2. Decreased muscle mass:
Elderly people, long-term bedridden patients, or patients with muscle atrophy diseases may have low creatinine levels. Muscle tissue is the main source of creatinine, and a decrease in muscle volume can lead to a decrease in creatinine production. Progressive muscular dystrophy, polymyositis, and other diseases can be accompanied by decreased muscle strength and creatinine levels.
3. Pregnancy Physiology:

Pregnant women's blood creatinine levels often decrease by 20% -30% compared to before pregnancy. The increase in blood volume during pregnancy leads to blood dilution, while the compensatory increase in glomerular filtration rate is 40% -50%, and creatinine excretion is accelerated. This physiological change often returns to normal after 6 weeks postpartum and needs to be differentiated from pathological causes.
4. Liver disease:
Severe liver disease can affect creatine precursor synthesis. The liver is an important organ for synthesizing creatine. Diseases such as cirrhosis and hepatitis can lead to a decrease in creatine synthesis, which in turn can cause a decrease in creatinine levels. These patients often have liver function abnormalities such as elevated transaminase levels and decreased albumin levels.

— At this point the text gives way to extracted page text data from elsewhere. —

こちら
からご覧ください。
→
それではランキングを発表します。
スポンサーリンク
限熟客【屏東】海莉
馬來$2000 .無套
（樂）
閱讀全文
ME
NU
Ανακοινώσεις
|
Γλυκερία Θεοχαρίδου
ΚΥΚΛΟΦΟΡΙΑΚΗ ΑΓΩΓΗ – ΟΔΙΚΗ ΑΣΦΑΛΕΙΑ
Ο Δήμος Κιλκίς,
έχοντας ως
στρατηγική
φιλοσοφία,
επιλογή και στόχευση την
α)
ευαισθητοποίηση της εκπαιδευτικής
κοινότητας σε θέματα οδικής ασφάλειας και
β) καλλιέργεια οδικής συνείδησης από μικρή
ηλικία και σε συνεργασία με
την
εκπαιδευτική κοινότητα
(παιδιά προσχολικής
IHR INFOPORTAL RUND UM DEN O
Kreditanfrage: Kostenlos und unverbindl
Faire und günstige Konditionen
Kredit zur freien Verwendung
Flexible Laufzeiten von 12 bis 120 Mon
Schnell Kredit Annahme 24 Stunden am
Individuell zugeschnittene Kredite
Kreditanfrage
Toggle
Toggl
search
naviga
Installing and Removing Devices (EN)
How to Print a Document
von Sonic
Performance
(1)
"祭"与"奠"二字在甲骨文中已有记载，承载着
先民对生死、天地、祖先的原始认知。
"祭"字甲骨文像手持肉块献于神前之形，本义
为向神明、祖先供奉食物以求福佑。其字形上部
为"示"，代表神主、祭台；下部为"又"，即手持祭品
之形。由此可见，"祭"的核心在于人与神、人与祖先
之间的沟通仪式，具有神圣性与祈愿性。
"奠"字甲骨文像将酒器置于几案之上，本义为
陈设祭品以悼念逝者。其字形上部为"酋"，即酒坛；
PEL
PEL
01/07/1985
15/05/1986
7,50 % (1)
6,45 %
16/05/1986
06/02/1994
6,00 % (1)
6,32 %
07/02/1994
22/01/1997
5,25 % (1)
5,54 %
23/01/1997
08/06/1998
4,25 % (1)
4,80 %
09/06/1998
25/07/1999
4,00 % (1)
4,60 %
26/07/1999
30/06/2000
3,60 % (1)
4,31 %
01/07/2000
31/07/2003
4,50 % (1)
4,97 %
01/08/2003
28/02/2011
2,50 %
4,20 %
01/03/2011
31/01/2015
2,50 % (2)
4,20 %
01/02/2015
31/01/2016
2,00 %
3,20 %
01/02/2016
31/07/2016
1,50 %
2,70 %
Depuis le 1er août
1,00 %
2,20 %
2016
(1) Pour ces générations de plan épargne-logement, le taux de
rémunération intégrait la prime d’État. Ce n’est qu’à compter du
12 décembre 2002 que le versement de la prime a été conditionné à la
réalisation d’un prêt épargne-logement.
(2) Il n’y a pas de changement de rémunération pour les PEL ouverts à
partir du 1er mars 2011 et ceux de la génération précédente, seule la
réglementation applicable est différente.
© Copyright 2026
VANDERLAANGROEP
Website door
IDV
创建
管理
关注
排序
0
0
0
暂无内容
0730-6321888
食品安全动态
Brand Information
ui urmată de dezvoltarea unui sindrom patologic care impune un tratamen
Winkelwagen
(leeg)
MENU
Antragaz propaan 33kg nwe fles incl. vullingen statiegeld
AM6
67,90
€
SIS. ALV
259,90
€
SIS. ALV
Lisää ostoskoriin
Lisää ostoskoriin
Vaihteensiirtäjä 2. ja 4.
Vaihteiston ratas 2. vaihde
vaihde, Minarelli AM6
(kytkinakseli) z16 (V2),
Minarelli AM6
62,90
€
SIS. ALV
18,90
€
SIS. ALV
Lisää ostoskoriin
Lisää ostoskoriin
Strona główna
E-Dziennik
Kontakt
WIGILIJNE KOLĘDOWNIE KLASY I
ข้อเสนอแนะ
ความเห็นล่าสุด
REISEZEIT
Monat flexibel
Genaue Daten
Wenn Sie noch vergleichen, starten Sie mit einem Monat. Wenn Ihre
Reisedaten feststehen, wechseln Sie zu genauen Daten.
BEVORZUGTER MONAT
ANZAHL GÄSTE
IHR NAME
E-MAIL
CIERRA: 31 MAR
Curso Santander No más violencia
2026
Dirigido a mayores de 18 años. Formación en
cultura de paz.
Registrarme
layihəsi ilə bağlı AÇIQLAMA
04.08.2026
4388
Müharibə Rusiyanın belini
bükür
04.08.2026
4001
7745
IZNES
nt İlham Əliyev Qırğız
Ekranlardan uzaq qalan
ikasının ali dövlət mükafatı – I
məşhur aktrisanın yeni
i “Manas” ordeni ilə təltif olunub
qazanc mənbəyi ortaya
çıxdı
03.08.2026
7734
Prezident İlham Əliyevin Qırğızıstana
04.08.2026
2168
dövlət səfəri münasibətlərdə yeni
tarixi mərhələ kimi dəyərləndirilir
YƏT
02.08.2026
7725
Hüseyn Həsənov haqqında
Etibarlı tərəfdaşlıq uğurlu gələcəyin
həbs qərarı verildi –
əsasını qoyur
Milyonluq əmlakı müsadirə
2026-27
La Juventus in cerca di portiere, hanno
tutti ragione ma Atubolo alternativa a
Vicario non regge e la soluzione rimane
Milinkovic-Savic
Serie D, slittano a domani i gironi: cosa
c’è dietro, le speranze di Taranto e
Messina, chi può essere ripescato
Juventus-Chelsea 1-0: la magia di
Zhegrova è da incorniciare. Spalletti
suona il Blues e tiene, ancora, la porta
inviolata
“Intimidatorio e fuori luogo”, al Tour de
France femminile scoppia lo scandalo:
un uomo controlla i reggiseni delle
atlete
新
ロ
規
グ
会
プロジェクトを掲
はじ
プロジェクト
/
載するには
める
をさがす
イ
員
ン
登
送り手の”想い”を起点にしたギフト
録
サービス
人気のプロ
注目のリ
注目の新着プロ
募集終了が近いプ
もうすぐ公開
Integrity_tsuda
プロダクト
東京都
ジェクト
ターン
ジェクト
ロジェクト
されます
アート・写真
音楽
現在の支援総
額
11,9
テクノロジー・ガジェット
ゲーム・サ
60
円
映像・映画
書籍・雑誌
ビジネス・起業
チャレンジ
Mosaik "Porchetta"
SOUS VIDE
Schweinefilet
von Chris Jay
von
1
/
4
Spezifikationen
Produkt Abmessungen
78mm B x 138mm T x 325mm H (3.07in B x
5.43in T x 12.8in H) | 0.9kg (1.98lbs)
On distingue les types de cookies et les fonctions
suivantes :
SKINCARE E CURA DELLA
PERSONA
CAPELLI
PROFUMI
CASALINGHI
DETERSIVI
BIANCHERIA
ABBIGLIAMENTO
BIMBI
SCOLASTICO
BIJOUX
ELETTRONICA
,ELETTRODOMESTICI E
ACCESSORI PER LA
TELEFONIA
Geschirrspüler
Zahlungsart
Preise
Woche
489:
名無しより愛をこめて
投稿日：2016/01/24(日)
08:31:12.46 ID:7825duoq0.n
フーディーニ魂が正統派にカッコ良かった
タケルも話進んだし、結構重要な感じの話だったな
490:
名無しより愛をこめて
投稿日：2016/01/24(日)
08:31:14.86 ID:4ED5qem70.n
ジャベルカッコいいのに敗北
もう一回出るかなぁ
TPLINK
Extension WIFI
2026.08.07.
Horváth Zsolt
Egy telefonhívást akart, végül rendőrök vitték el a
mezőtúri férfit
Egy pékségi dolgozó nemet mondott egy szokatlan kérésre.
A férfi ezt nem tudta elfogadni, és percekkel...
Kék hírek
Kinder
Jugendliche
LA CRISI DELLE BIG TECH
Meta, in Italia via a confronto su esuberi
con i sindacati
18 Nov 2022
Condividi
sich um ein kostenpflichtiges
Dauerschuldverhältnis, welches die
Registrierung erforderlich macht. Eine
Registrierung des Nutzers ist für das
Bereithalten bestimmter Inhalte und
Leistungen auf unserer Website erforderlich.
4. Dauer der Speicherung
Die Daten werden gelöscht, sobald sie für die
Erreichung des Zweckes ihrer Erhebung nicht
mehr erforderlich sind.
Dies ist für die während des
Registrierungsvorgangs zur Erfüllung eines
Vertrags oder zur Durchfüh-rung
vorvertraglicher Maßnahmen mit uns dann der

5. Effects of hyperthyroidism:
Hyperthyroidism accelerates creatinine metabolism. Patients with hyperthyroidism have an increased basal metabolic rate, accelerated muscle protein breakdown, and increased creatinine production and excretion, which may result in low creatinine levels. Simultaneously accompanied by typical symptoms such as palpitations, excessive sweating, and weight loss. When low creatinine is found, a comprehensive judgment should be made based on dietary history, exercise habits, and accompanying symptoms. It is recommended to increase moderate resistance training to maintain muscle mass, ensuring a daily protein intake of 1-1.5 grams per kilogram of body weight, and prioritizing easily absorbable proteins such as fish and lean meat. Regularly review kidney function, thyroid function, and liver function indicators to rule out potential diseases such as hyperthyroidism or liver disease. Pregnant women and elderly people with mild low creatinine levels usually do not require special intervention unless there are other abnormalities.